Sep. 28, 2012 at 8:04 AM ET
We’ve known for a while that consumers are infatuated with Apple and its products. That was confirmed Monday when the company announced that it sold more than 5 million units of its new iPhone 5 since the product launched three days earlier. And on Tuesday a Georgia-based brand consulting firm dubbed the technology giant America’s most inspiring company.
Performance Inspired, Inc., an Atlanta consulting and training firm that helps organizations elevate performance through the science of inspiration, surveyed 2,175 consumers to identify America’s 25 most inspiring companies.
Conducted online, the survey asked respondents which five companies they find most inspirational, and why. It also asked them to describe their most recent encounter with each company.
The goal of the survey was to find a correlation between successful companies and those that inspire their consumers. “According to our latest research, consumers are not only feeling inspired by certain businesses, but are acting inspired by spending more with these companies while evangelizing to others about their inspiring experience,” said Terry Barber, chief inspiration officer for Performance Inspired. “We now see there is a validated set of drivers to inspiration and when these drivers are activated, it elevates employee engagement that shows up in the customer experience.”
For the second consecutive year, Apple is at the top of the heap. “Apple is the most inspiring again this year because it has become a part of the consumer’s personal identity,” Barber said. “Consumers wrote comments such as: ‘Apple makes me feel more creative,’ and ‘Apple makes me feel entrepreneurial.’ People were also inspired by the company’s ability to continue to innovate even without Steve Jobs at the helm.”
Barber said Apple fans also said they felt like they were a part of a special community. “Some wrote in about how ‘they’ felt victorious after the settlement between Apple and Samsung,” he added.
Other companies on the list, like Target (No. 3) and Johnson & Johnson (No. 22), earned their rankings through global or community improvement plans. For a decade, Target has donated 5 percent of its pretax profits to the cities where it operates. In 2005, Target formed a partnership with the Salvation Army, creating an online donation system to help needy families.

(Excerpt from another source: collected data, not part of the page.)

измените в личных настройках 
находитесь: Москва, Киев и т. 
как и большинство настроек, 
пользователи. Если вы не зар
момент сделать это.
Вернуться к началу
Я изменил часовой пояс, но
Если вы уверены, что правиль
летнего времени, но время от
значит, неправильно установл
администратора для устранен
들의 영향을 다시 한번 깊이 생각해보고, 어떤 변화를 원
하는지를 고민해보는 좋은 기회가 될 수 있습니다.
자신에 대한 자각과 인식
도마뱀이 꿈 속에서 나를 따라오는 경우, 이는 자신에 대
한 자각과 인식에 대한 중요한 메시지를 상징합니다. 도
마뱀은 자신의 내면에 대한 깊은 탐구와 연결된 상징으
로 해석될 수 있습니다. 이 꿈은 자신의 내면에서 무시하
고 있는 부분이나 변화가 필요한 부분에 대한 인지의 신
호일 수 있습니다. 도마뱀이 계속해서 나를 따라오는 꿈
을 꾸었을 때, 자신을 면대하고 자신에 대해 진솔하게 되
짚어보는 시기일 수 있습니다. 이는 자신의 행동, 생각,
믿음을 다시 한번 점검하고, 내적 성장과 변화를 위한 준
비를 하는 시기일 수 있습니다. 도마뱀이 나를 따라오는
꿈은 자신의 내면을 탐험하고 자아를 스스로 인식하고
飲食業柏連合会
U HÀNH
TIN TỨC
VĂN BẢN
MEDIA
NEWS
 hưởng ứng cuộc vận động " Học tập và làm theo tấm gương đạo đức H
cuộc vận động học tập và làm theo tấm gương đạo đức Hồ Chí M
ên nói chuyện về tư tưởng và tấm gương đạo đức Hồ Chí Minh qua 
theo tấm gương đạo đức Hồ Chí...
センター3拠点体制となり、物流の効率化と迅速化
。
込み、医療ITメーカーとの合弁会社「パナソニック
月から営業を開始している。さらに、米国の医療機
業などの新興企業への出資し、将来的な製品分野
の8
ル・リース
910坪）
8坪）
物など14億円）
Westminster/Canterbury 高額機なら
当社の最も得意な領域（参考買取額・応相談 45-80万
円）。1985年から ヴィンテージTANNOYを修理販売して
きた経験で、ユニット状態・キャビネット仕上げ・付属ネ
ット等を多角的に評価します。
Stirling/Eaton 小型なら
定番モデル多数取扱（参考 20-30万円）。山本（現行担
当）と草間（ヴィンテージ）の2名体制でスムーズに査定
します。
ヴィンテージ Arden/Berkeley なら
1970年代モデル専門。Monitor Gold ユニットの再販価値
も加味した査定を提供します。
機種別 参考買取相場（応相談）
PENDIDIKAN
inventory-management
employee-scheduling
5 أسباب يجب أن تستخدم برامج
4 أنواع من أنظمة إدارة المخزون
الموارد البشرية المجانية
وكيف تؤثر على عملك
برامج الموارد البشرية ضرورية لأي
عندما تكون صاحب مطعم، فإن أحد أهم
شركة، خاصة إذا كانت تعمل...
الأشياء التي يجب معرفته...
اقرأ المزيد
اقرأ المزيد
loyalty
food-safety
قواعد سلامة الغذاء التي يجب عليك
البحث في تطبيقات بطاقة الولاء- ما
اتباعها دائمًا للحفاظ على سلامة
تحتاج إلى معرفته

Some big companies, often seen as profit-hungry behemoths, ranked well in the survey, too. Wal-Mart, for instance, earned the No. 2 spot because respondents believe company keeps its promises and is authentic. In the branding firm’s analysis, Performance Inspired speculates that customers especially like Wal-Mart’s competitive prices and its commitment to giving back to the community. “For many respondents, Wal-Mart was also seen as a much welcome source of employment for seniors,” Barber added. “There was also very much of a polarization on the perception of how Wal-Mart treats its employees. The vast majority of negative comments regarding the company were on this issue. Yet, some of the more affirming comments came from people who identified themselves as either present or past employees of Wal-Mart.”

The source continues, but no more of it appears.